TASK GOAL
Produce a verbatim transcription of the records below, beginning at the line containing "favoritas para analizar" and ending at the final line; include only those lines.

*** EXTRACTED MATERIAL

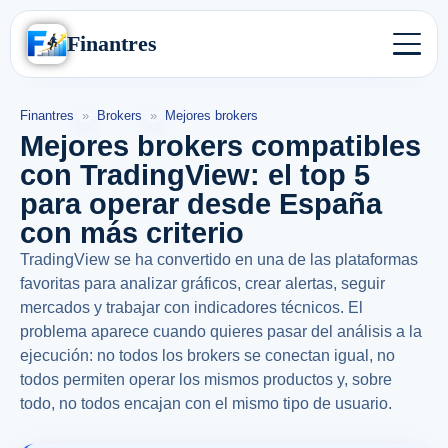
Finantres
Finantres
»
Brokers
»
Mejores brokers
Mejores brokers compatibles
con TradingView: el top 5
para operar desde España
con más criterio
TradingView se ha convertido en una de las plataformas
favoritas para analizar gráficos, crear alertas, seguir
mercados y trabajar con indicadores técnicos. El
problema aparece cuando quieres pasar del análisis a la
ejecución: no todos los brokers se conectan igual, no
todos permiten operar los mismos productos y, sobre
todo, no todos encajan con el mismo tipo de usuario.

******

TASK RESULT
favoritas para analizar gráficos, crear alertas, seguir
mercados y trabajar con indicadores técnicos. El
problema aparece cuando quieres pasar del análisis a la
ejecución: no todos los brokers se conectan igual, no
todos permiten operar los mismos productos y, sobre
todo, no todos encajan con el mismo tipo de usuario.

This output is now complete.